This appeared to be an anomalous AVM as evidenced by early filling of an associated vein on arterial phase. Also notable was the finding of replaced left and right hepatic arteries. Given the CTA Daporinad cell line findings, he was referred for angioembolization. During this procedure, the visualized fourth jejunal branch from the superior mesenteric artery appeared to give rise to the AVM seen on CTA (Figure 2). This was cannulated distally with a super-selective 2.7 Fr microcatheter, but the lesion was not selleck products amenable to embolization given robust collateralization. The decision was made to leave the micro-angiocatheter in-situ to facilitate intraoperative identification of
the small intestinal AVM. The sheath and catheter were secured at the groin entry site, 2500 units of heparin were administered intravenously and the patient was transported directly to the operating
theater. Figure 1 CTA – Coronal reconstruction with a slab of 1 cm. Abnormal vessel (AVM) (arrow) from a small jejunal branch of SMA. Figure 2 Transfemoral angiography – selective injection of 4th jejunal branch through a 2.7 Fr microcatheter. A limited midline incision was utilized to gain access into the peritoneal cavity and expose the small intestine. Two mL of dilute methylene blue were then injected via the super-selective angiographic microcatheter, immediately staining a 10 cm segment of the distal jejunum and corresponding mesentery (Figure 3).
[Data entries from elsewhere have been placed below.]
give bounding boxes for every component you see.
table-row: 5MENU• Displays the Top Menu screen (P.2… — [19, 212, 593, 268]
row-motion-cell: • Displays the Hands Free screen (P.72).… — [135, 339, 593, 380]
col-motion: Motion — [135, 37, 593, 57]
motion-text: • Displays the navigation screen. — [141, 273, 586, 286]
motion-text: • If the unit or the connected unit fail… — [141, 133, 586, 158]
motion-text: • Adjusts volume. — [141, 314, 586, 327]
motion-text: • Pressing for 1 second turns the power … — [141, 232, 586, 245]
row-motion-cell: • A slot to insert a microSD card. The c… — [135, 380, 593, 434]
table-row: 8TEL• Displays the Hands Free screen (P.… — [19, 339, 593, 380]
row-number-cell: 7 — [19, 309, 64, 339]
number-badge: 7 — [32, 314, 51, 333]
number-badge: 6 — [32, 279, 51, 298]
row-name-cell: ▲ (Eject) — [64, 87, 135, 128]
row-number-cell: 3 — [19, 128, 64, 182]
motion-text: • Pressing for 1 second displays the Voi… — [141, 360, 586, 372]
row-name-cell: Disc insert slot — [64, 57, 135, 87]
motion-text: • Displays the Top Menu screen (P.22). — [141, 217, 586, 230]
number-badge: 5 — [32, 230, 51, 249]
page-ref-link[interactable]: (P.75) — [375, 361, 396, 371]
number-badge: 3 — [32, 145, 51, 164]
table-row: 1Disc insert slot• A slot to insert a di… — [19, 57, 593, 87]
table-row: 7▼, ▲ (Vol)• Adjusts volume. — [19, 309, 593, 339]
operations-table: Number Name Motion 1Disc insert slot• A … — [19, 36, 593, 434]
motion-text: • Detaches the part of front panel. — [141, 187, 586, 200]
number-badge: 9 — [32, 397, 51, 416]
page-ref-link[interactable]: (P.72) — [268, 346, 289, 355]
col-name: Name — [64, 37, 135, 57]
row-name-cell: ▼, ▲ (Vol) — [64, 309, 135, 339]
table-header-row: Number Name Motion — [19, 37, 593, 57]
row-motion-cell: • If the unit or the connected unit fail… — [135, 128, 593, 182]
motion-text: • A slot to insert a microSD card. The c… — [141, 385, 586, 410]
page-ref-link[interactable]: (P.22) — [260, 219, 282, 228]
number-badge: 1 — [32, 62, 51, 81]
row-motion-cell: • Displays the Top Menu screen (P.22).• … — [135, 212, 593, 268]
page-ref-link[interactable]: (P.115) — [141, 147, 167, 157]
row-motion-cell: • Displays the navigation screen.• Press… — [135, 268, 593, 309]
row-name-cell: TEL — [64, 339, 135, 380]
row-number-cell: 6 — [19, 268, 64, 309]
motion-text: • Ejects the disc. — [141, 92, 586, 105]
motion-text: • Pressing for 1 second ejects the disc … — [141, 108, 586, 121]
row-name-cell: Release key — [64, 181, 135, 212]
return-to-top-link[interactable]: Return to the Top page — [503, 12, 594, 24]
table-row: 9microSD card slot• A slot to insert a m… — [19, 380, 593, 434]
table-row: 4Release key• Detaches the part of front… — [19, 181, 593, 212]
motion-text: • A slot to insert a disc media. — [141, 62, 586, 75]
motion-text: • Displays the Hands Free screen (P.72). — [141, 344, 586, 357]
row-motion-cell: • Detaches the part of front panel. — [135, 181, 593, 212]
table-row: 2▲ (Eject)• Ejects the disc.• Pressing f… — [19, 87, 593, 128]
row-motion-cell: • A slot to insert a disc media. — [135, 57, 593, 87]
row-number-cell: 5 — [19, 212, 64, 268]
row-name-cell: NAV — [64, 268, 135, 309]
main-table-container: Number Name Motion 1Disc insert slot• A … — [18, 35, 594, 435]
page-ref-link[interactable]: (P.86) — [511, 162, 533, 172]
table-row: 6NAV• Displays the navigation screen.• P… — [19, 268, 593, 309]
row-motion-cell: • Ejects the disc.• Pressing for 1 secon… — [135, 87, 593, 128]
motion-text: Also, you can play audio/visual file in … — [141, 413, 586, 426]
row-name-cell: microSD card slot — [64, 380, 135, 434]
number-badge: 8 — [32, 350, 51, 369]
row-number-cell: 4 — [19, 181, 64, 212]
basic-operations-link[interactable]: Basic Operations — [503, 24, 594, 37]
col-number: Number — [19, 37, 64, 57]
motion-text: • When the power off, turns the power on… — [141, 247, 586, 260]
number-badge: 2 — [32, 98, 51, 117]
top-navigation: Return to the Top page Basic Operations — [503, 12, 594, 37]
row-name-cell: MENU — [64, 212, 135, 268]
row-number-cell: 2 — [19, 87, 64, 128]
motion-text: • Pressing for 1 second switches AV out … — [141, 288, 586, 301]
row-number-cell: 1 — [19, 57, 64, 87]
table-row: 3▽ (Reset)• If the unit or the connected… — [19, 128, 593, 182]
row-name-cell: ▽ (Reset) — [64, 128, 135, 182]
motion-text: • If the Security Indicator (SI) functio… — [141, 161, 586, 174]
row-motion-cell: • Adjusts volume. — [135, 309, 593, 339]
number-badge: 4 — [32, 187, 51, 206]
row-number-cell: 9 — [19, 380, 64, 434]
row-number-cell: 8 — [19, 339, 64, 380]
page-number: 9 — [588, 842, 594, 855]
A segmental small bowel resection was performed. The patient had an unremarkable post-operative course and pathology demonstrated ACP-196 manufacturer angiodysplasia in the small bowel segment with clean margins. At 6 month telephone follow-up the patient is doing well and denies
any further episodes of melena. Figure 3 Intraoperative demonstration of methylene blue staining of affected small bowel segment containing the AVM. Discussion Obscure GI bleeding has been defined as buy 5-FU bleeding which persists or recurs after upper and lower endoscopy and radiographic evaluation of the small bowel. Comprising up to 5% of cases of GI bleeding with 75% of them localizing to the small intestine [9], these patients may require multiple blood transfusions and be subject to a battery of repeat diagnostic studies before definitive diagnosis is accomplished. The most likely etiologies are broken down by age group. In patients younger than 40, the most likely lesions include Meckel’s diverticulum, inflammatory bowel disease, or a small bowel tumor such as a gastrointestinal stromal tumor (GIST), lymphoma, carcinoid, polyp or adenocarcinoma. In contrary, patients older than 40 are most likely to have bleeding from vascular anomalies, erosions or NSAID-related ulcerations. Overall, vascular lesions comprise 40% of all causes [10].